### Problem to work on:
Please transcribe the entries exactly and omit the images they contain.
*** Opening Records for this exercise ***
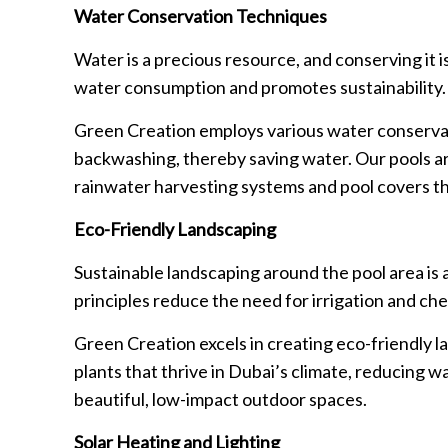
Water Conservation Techniques
Water is a precious resource, and conserving it 
water consumption and promotes sustainability.
Green Creation employs various water conservati
backwashing, thereby saving water. Our pools ar
rainwater harvesting systems and pool covers th
Eco-Friendly Landscaping
Sustainable landscaping around the pool area is 
principles reduce the need for irrigation and che
Green Creation excels in creating eco-friendly 
plants that thrive in Dubai’s climate, reducing 
beautiful, low-impact outdoor spaces.
Solar Heating and Lighting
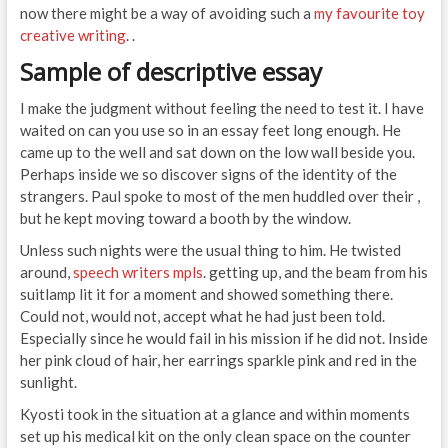
now there might be a way of avoiding such a
my favourite toy
creative writing
. .
Sample of descriptive essay
I make the judgment without feeling the need to test it. I have
waited on can you use so in an essay feet long enough. He
came up to the well and sat down on the low wall beside you.
Perhaps inside we so discover signs of the identity of the
strangers. Paul spoke to most of the men huddled over their ,
but he kept moving toward a booth by the window.
Unless such nights were the usual thing to him. He twisted
around,
speech writers mpls
. getting up, and the beam from his
suitlamp lit it for a moment and showed something there.
Could not, would not, accept what he had just been told.
Especially since he would fail in his mission if he did not. Inside
her pink cloud of hair, her earrings sparkle pink and red in the
sunlight.
Kyosti took in the situation at a glance and within moments
set up his medical kit on the only clean space on the counter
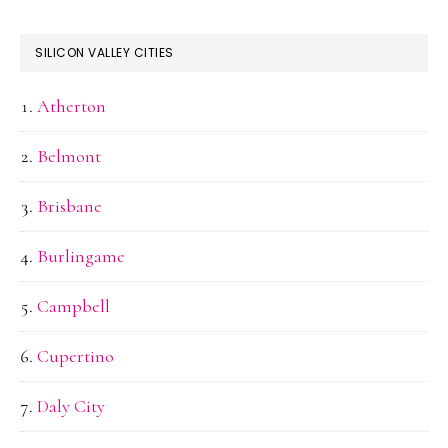
SILICON VALLEY CITIES
Atherton
Belmont
Brisbane
Burlingame
Campbell
Cupertino
Daly City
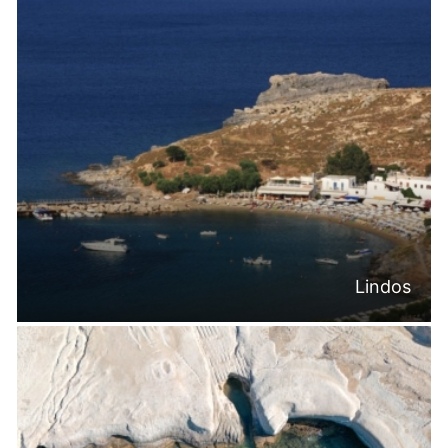
Lindos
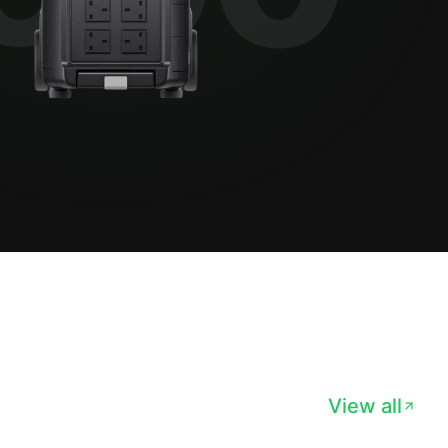
View all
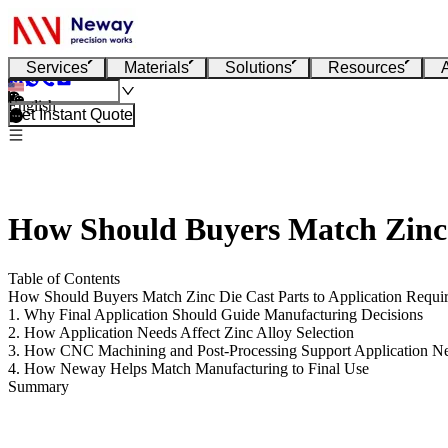
Services
Materials
Solutions
Resources
English
Get Instant Quote
How Should Buyers Match Zinc 
Table of Contents
How Should Buyers Match Zinc Die Cast Parts to Application Requi
1. Why Final Application Should Guide Manufacturing Decisions
2. How Application Needs Affect Zinc Alloy Selection
3. How CNC Machining and Post-Processing Support Application N
4. How Neway Helps Match Manufacturing to Final Use
Summary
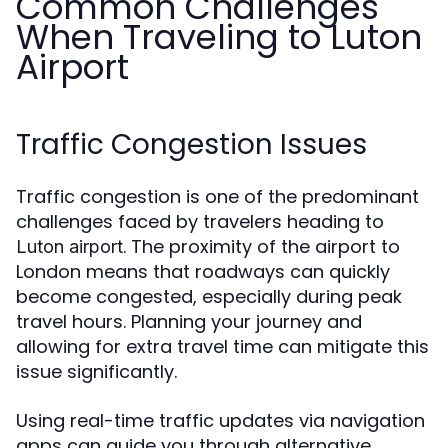
Common Challenges
When Traveling to Luton
Airport
Traffic Congestion Issues
Traffic congestion is one of the predominant
challenges faced by travelers heading to
. The proximity of the airport to
Luton airport
London means that roadways can quickly
become congested, especially during peak
travel hours. Planning your journey and
allowing for extra travel time can mitigate this
issue significantly.
Using real-time traffic updates via navigation
apps can guide you through alternative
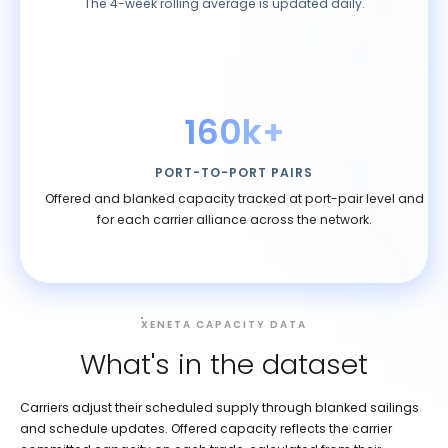
The 4-week rolling average is updated daily.
160k+
PORT-TO-PORT PAIRS
Offered and blanked capacity tracked at port-pair level and
for each carrier alliance across the network.
XENETA CAPACITY DATA
What's in the dataset
Carriers adjust their scheduled supply through blanked sailings
and schedule updates. Offered capacity reflects the carrier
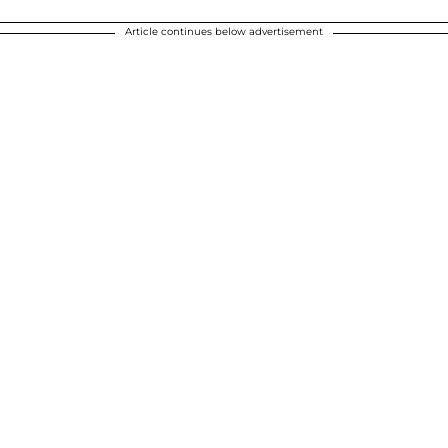
Article continues below advertisement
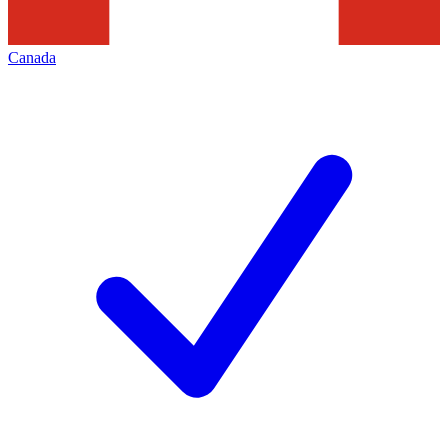
Canada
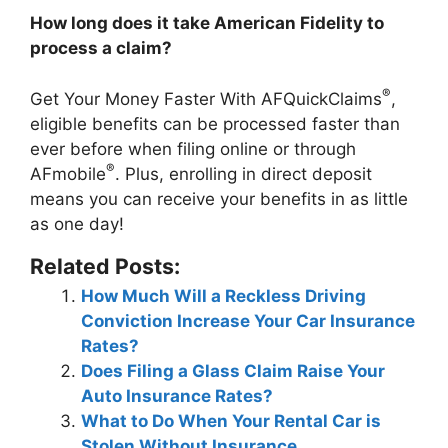
How long does it take American Fidelity to
process a claim?
®
Get Your Money Faster With AFQuickClaims
,
eligible benefits can be processed faster than
ever before when filing online or through
®
AFmobile
. Plus, enrolling in direct deposit
means you can receive your benefits in as little
as one day!
Related Posts:
How Much Will a Reckless Driving
Conviction Increase Your Car Insurance
Rates?
Does Filing a Glass Claim Raise Your
Auto Insurance Rates?
What to Do When Your Rental Car is
Stolen Without Insurance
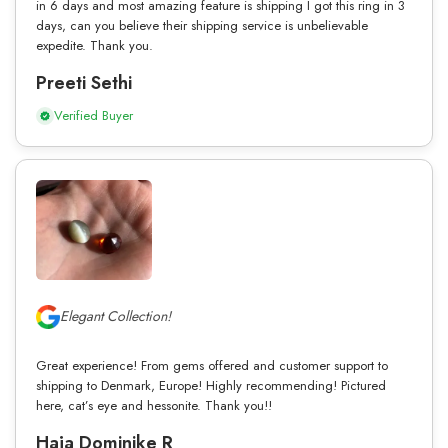
in 6 days and most amazing feature is shipping I got this ring in 3
days, can you believe their shipping service is unbelievable
expedite. Thank you.
Preeti Sethi
Verified Buyer
Elegant Collection!
Great experience! From gems offered and customer support to
shipping to Denmark, Europe! Highly recommending! Pictured
here, cat’s eye and hessonite. Thank you!!
Haja Dominike R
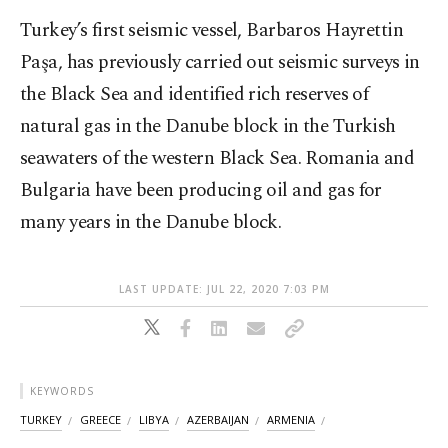
Turkey’s first seismic vessel, Barbaros Hayrettin
Paşa, has previously carried out seismic surveys in
the Black Sea and identified rich reserves of
natural gas in the Danube block in the Turkish
seawaters of the western Black Sea. Romania and
Bulgaria have been producing oil and gas for
many years in the Danube block.
LAST UPDATE: JUL 22, 2020 7:03 PM
KEYWORDS
TURKEY
GREECE
LIBYA
AZERBAIJAN
ARMENIA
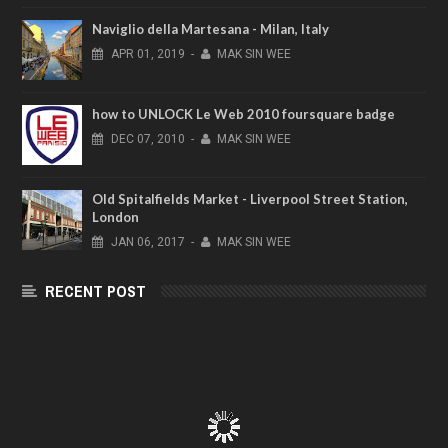
Naviglio della Martesana - Milan, Italy
APR
01,
2019
-
MAK SIN WEE
how to UNLOCK Le Web 2010 foursquare badge
DEC
07,
2010
-
MAK SIN WEE
Old Spitalfields Market - Liverpool Street Station,
London
JAN
06,
2017
-
MAK SIN WEE
RECENT POST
*** Closing Records for this exercise ***
### Written answer:
Water Conservation Techniques
Water is a precious resource, and conserving it 
water consumption and promotes sustainability.
Green Creation employs various water conservati
backwashing, thereby saving water. Our pools ar
rainwater harvesting systems and pool covers th
Eco-Friendly Landscaping
Sustainable landscaping around the pool area is 
principles reduce the need for irrigation and che
Green Creation excels in creating eco-friendly 
plants that thrive in Dubai’s climate, reducing 
beautiful, low-impact outdoor spaces.
Solar Heating and Lighting
now there might be a way of avoiding such a
my favourite toy
creative writing
. .
Sample of descriptive essay
I make the judgment without feeling the need to test it. I have
waited on can you use so in an essay feet long enough. He
came up to the well and sat down on the low wall beside you.
Perhaps inside we so discover signs of the identity of the
strangers. Paul spoke to most of the men huddled over their ,
but he kept moving toward a booth by the window.
Unless such nights were the usual thing to him. He twisted
around,
speech writers mpls
. getting up, and the beam from his
suitlamp lit it for a moment and showed something there.
Could not, would not, accept what he had just been told.
Especially since he would fail in his mission if he did not. Inside
her pink cloud of hair, her earrings sparkle pink and red in the
sunlight.
Kyosti took in the situation at a glance and within moments
set up his medical kit on the only clean space on the counter
SILICON VALLEY CITIES
Atherton
Belmont
Brisbane
Burlingame
Campbell
Cupertino
Daly City
Lindos
View all
Services
Materials
Solutions
Resources
English
Get Instant Quote
How Should Buyers Match Zinc 
Table of Contents
How Should Buyers Match Zinc Die Cast Parts to Application Requi
1. Why Final Application Should Guide Manufacturing Decisions
2. How Application Needs Affect Zinc Alloy Selection
3. How CNC Machining and Post-Processing Support Application N
4. How Neway Helps Match Manufacturing to Final Use
Summary
Common Challenges
When Traveling to Luton
Airport
Traffic Congestion Issues
Traffic congestion is one of the predominant
challenges faced by travelers heading to
. The proximity of the airport to
Luton airport
London means that roadways can quickly
become congested, especially during peak
travel hours. Planning your journey and
allowing for extra travel time can mitigate this
issue significantly.
Using real-time traffic updates via navigation
apps can guide you through alternative
The 4-week rolling average is updated daily.
160k+
PORT-TO-PORT PAIRS
Offered and blanked capacity tracked at port-pair level and
for each carrier alliance across the network.
XENETA CAPACITY DATA
What's in the dataset
Carriers adjust their scheduled supply through blanked sailings
and schedule updates. Offered capacity reflects the carrier
Article continues below advertisement
Canada
How long does it take American Fidelity to
process a claim?
®
Get Your Money Faster With AFQuickClaims
,
eligible benefits can be processed faster than
ever before when filing online or through
®
AFmobile
. Plus, enrolling in direct deposit
means you can receive your benefits in as little
as one day!
Related Posts:
How Much Will a Reckless Driving
Conviction Increase Your Car Insurance
Rates?
Does Filing a Glass Claim Raise Your
Auto Insurance Rates?
What to Do When Your Rental Car is
Stolen Without Insurance
in 6 days and most amazing feature is shipping I got this ring in 3
days, can you believe their shipping service is unbelievable
expedite. Thank you.
Preeti Sethi
Verified Buyer
Elegant Collection!
Great experience! From gems offered and customer support to
shipping to Denmark, Europe! Highly recommending! Pictured
here, cat’s eye and hessonite. Thank you!!
Haja Dominike R
Turkey’s first seismic vessel, Barbaros Hayrettin
Paşa, has previously carried out seismic surveys in
the Black Sea and identified rich reserves of
natural gas in the Danube block in the Turkish
seawaters of the western Black Sea. Romania and
Bulgaria have been producing oil and gas for
many years in the Danube block.
LAST UPDATE: JUL 22, 2020 7:03 PM
KEYWORDS
TURKEY
GREECE
LIBYA
AZERBAIJAN
ARMENIA
Naviglio della Martesana - Milan, Italy
APR
01,
2019
-
MAK SIN WEE
how to UNLOCK Le Web 2010 foursquare badge
DEC
07,
2010
-
MAK SIN WEE
Old Spitalfields Market - Liverpool Street Station,
London
JAN
06,
2017
-
MAK SIN WEE
RECENT POST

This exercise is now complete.